Young humans and animals in the wild can go from rest to full pelt in the blink of an eye. It’s one of the hallmarks of youth and dynamic vitality that the body can cope with sudden changes in conditions (output 10% to output 95%); the cheetah from a standing start to 60mph in five seconds; the cat on your sofa, from semi-asleep to jumping up the curtains in an instant when a bird flies past the window.
When one gets older, even if fit, strong, flexible, etc., it takes ‘more time to get going’ - no way are we going to risk pulling something by going from cold to max effort. In the wild the lion doesn’t normally telegraph her attack, neither the crocodile. On the city streets we don’t have a warm-up before a run for the bus or a street fight.
We hear stories of people with ‘dicky’ hearts having a heart failure from plunging into freezing water, and the elderly dying from the shock of being mugged. If the antifragility of the body is activated by overload or stress, to keep young and vital we should undertake more sessions without a warm-up, not less - we don’t want to protect the body but utilise its adaptive processes. “What about injury?” Well, you don’t robustify the system by overprotecting it; in any case, injury is (mostly) caused by the above factors, not from lack of warm-up.
Note: Doing a performance session without a warm-up will most likely lead to a poorer session overall, but a ‘no warm-up’ session is a different kind of conditioning. If you run off hard without a warm-up for a four miler or hill session (say), you get straight into oxygen debt - this generally leads to a more uncomfortable run (even if you slow down), but, again, this is a different type of conditioning, one we’re taught to avoid by warming up. Who knows? Importantly, it gets one psychologically used to running full pelt from nothing; something which people over forty avoid.
The Acute and the Chronic
Modern life is characterised by the transfer of the acute to the chronic. The acute things which make us stronger (or kill us) have given way to chronic work, chronic exercise, chronic food intake, chronic conditions, chronic medication, and the drip, drip, of chronic stress and depression. The chronic leads to physical and psychological fragility.
For many, middle-age is marked by; 1/ the accumulation of ‘damage’ from years of non or inappropriate input/stimulus leading to chronic conditions; 2/ the body being less able to withstand/generate >1Std dev.

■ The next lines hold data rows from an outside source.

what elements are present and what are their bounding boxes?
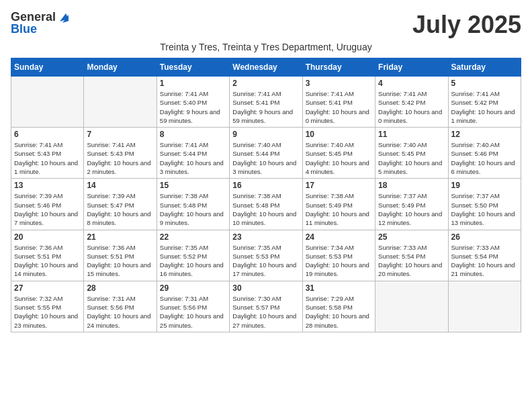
calendar-cell: 29Sunrise: 7:31 AM Sunset: 5:56 PM Dayli… <box>157 281 229 332</box>
calendar-cell: 7Sunrise: 7:41 AM Sunset: 5:43 PM Daylig… <box>84 128 157 179</box>
day-number: 24 <box>306 232 372 242</box>
day-number: 20 <box>14 232 81 242</box>
calendar-cell: 6Sunrise: 7:41 AM Sunset: 5:43 PM Daylig… <box>11 128 84 179</box>
calendar-cell <box>11 77 84 128</box>
calendar-cell: 18Sunrise: 7:37 AM Sunset: 5:49 PM Dayli… <box>375 179 448 230</box>
logo-general-text: General <box>11 11 56 23</box>
day-number: 2 <box>232 79 299 88</box>
day-info: Sunrise: 7:39 AM Sunset: 5:47 PM Dayligh… <box>87 191 153 227</box>
day-info: Sunrise: 7:37 AM Sunset: 5:49 PM Dayligh… <box>378 191 445 227</box>
day-info: Sunrise: 7:38 AM Sunset: 5:48 PM Dayligh… <box>160 191 226 227</box>
day-info: Sunrise: 7:38 AM Sunset: 5:49 PM Dayligh… <box>306 191 372 227</box>
day-info: Sunrise: 7:40 AM Sunset: 5:45 PM Dayligh… <box>306 140 372 176</box>
calendar-cell: 27Sunrise: 7:32 AM Sunset: 5:55 PM Dayli… <box>11 281 84 332</box>
calendar-header-saturday: Saturday <box>448 58 521 77</box>
day-info: Sunrise: 7:31 AM Sunset: 5:56 PM Dayligh… <box>87 294 153 330</box>
day-info: Sunrise: 7:35 AM Sunset: 5:53 PM Dayligh… <box>232 243 299 279</box>
calendar-cell <box>375 281 448 332</box>
calendar-cell: 3Sunrise: 7:41 AM Sunset: 5:41 PM Daylig… <box>302 77 375 128</box>
day-info: Sunrise: 7:33 AM Sunset: 5:54 PM Dayligh… <box>378 243 445 279</box>
day-number: 6 <box>14 130 81 139</box>
calendar-cell: 25Sunrise: 7:33 AM Sunset: 5:54 PM Dayli… <box>375 230 448 281</box>
calendar-cell: 14Sunrise: 7:39 AM Sunset: 5:47 PM Dayli… <box>84 179 157 230</box>
calendar-cell: 24Sunrise: 7:34 AM Sunset: 5:53 PM Dayli… <box>302 230 375 281</box>
day-info: Sunrise: 7:30 AM Sunset: 5:57 PM Dayligh… <box>232 294 299 330</box>
day-number: 13 <box>14 181 81 190</box>
calendar-cell: 1Sunrise: 7:41 AM Sunset: 5:40 PM Daylig… <box>157 77 229 128</box>
day-number: 23 <box>232 232 299 242</box>
day-info: Sunrise: 7:40 AM Sunset: 5:45 PM Dayligh… <box>378 140 445 176</box>
day-info: Sunrise: 7:41 AM Sunset: 5:43 PM Dayligh… <box>87 140 153 176</box>
calendar-cell: 10Sunrise: 7:40 AM Sunset: 5:45 PM Dayli… <box>302 128 375 179</box>
calendar-cell: 8Sunrise: 7:41 AM Sunset: 5:44 PM Daylig… <box>157 128 229 179</box>
calendar-cell: 22Sunrise: 7:35 AM Sunset: 5:52 PM Dayli… <box>157 230 229 281</box>
day-info: Sunrise: 7:31 AM Sunset: 5:56 PM Dayligh… <box>160 294 226 330</box>
day-number: 8 <box>160 130 226 139</box>
day-number: 7 <box>87 130 153 139</box>
calendar-header-sunday: Sunday <box>11 58 84 77</box>
day-number: 18 <box>378 181 445 190</box>
logo-icon <box>56 11 69 23</box>
calendar-header-row: SundayMondayTuesdayWednesdayThursdayFrid… <box>11 58 521 77</box>
day-info: Sunrise: 7:41 AM Sunset: 5:43 PM Dayligh… <box>14 140 81 176</box>
day-info: Sunrise: 7:41 AM Sunset: 5:40 PM Dayligh… <box>160 89 226 125</box>
calendar-cell: 31Sunrise: 7:29 AM Sunset: 5:58 PM Dayli… <box>302 281 375 332</box>
day-info: Sunrise: 7:41 AM Sunset: 5:42 PM Dayligh… <box>451 89 518 125</box>
calendar-cell <box>448 281 521 332</box>
day-number: 14 <box>87 181 153 190</box>
day-number: 11 <box>378 130 445 139</box>
day-info: Sunrise: 7:32 AM Sunset: 5:55 PM Dayligh… <box>14 294 81 330</box>
calendar-table: SundayMondayTuesdayWednesdayThursdayFrid… <box>11 58 521 332</box>
day-number: 9 <box>232 130 299 139</box>
calendar-cell: 5Sunrise: 7:41 AM Sunset: 5:42 PM Daylig… <box>448 77 521 128</box>
day-number: 3 <box>306 79 372 88</box>
calendar-week-row: 1Sunrise: 7:41 AM Sunset: 5:40 PM Daylig… <box>11 77 521 128</box>
calendar-cell: 2Sunrise: 7:41 AM Sunset: 5:41 PM Daylig… <box>230 77 302 128</box>
day-number: 27 <box>14 283 81 293</box>
day-number: 5 <box>451 79 518 88</box>
logo: General Blue <box>11 11 69 35</box>
calendar-cell: 28Sunrise: 7:31 AM Sunset: 5:56 PM Dayli… <box>84 281 157 332</box>
day-number: 22 <box>160 232 226 242</box>
calendar-header-friday: Friday <box>375 58 448 77</box>
day-info: Sunrise: 7:41 AM Sunset: 5:41 PM Dayligh… <box>232 89 299 125</box>
day-number: 1 <box>160 79 226 88</box>
day-number: 26 <box>451 232 518 242</box>
day-info: Sunrise: 7:41 AM Sunset: 5:41 PM Dayligh… <box>306 89 372 125</box>
calendar-cell: 13Sunrise: 7:39 AM Sunset: 5:46 PM Dayli… <box>11 179 84 230</box>
day-number: 15 <box>160 181 226 190</box>
day-info: Sunrise: 7:38 AM Sunset: 5:48 PM Dayligh… <box>232 191 299 227</box>
day-number: 10 <box>306 130 372 139</box>
day-info: Sunrise: 7:35 AM Sunset: 5:52 PM Dayligh… <box>160 243 226 279</box>
month-title: July 2025 <box>412 11 521 39</box>
day-info: Sunrise: 7:40 AM Sunset: 5:44 PM Dayligh… <box>232 140 299 176</box>
calendar-cell: 12Sunrise: 7:40 AM Sunset: 5:46 PM Dayli… <box>448 128 521 179</box>
calendar-week-row: 6Sunrise: 7:41 AM Sunset: 5:43 PM Daylig… <box>11 128 521 179</box>
day-number: 30 <box>232 283 299 293</box>
day-info: Sunrise: 7:33 AM Sunset: 5:54 PM Dayligh… <box>451 243 518 279</box>
day-number: 12 <box>451 130 518 139</box>
day-info: Sunrise: 7:36 AM Sunset: 5:51 PM Dayligh… <box>87 243 153 279</box>
day-info: Sunrise: 7:37 AM Sunset: 5:50 PM Dayligh… <box>451 191 518 227</box>
day-info: Sunrise: 7:36 AM Sunset: 5:51 PM Dayligh… <box>14 243 81 279</box>
calendar-cell: 4Sunrise: 7:41 AM Sunset: 5:42 PM Daylig… <box>375 77 448 128</box>
day-info: Sunrise: 7:34 AM Sunset: 5:53 PM Dayligh… <box>306 243 372 279</box>
calendar-cell <box>84 77 157 128</box>
calendar-cell: 20Sunrise: 7:36 AM Sunset: 5:51 PM Dayli… <box>11 230 84 281</box>
calendar-week-row: 13Sunrise: 7:39 AM Sunset: 5:46 PM Dayli… <box>11 179 521 230</box>
day-number: 29 <box>160 283 226 293</box>
day-number: 17 <box>306 181 372 190</box>
day-info: Sunrise: 7:39 AM Sunset: 5:46 PM Dayligh… <box>14 191 81 227</box>
calendar-cell: 23Sunrise: 7:35 AM Sunset: 5:53 PM Dayli… <box>230 230 302 281</box>
calendar-cell: 9Sunrise: 7:40 AM Sunset: 5:44 PM Daylig… <box>230 128 302 179</box>
calendar-cell: 19Sunrise: 7:37 AM Sunset: 5:50 PM Dayli… <box>448 179 521 230</box>
day-info: Sunrise: 7:41 AM Sunset: 5:42 PM Dayligh… <box>378 89 445 125</box>
calendar-cell: 17Sunrise: 7:38 AM Sunset: 5:49 PM Dayli… <box>302 179 375 230</box>
day-info: Sunrise: 7:40 AM Sunset: 5:46 PM Dayligh… <box>451 140 518 176</box>
calendar-header-wednesday: Wednesday <box>230 58 302 77</box>
calendar-cell: 15Sunrise: 7:38 AM Sunset: 5:48 PM Dayli… <box>157 179 229 230</box>
logo-blue-text: Blue <box>11 23 69 35</box>
calendar-cell: 11Sunrise: 7:40 AM Sunset: 5:45 PM Dayli… <box>375 128 448 179</box>
calendar-cell: 21Sunrise: 7:36 AM Sunset: 5:51 PM Dayli… <box>84 230 157 281</box>
calendar-header-thursday: Thursday <box>302 58 375 77</box>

The body is now reducing its range of effectiveness.
If ageing is the diminishing ability to cope with or generate extremes then we need to go towards what ‘harms’ us, not deny it. A street fight fought bravely, win or lose, boosts your testosterone for six months (Do I have proof? No. But you ‘feel’ good).
Sprints and HIIT make you stronger and more wild, whereas jogging and calorie counting turns you into a boring, sandwich- eating fart.
Most of the problems of human health come from being too domesticated – not wild enough (including the food we eat). We have evened out acute hits of physical stress and adrenaline for chronic manmade stress. We swopped robust, hard graft, for jogging and Pilates. At the same time we’ve been told to avoid things which could harm us; the Sun, dirt, germs, eggs, red meat - elements of our lives for two million years, and to eat more wheat, grains, pasta, rice and low-fat products.
The ‘scientifically proven’ aerobics paradigm recommended three meals a day with snacks between, a high carbohydrate diet, healthy grains, polyunsaturates, low protein, low fat, energy balance, superfoods, wholefoods, five-a-day, light resistance, high endurance, fat-burning exercise, on and on; in other words, the derangements of modernity – practically the reverse of our evolutionary history. In the aerobics world everything was balanced, moderate and chronic – being half alive.
It’s not surprising that when you live like this your body is less able to cope with the variation and randomness of real life - adrenaline, fights, high heart rates.
Weakness, sarcopenia, dynapenia and systemic fragilisation all affect your ability to bear variation and extreme demands.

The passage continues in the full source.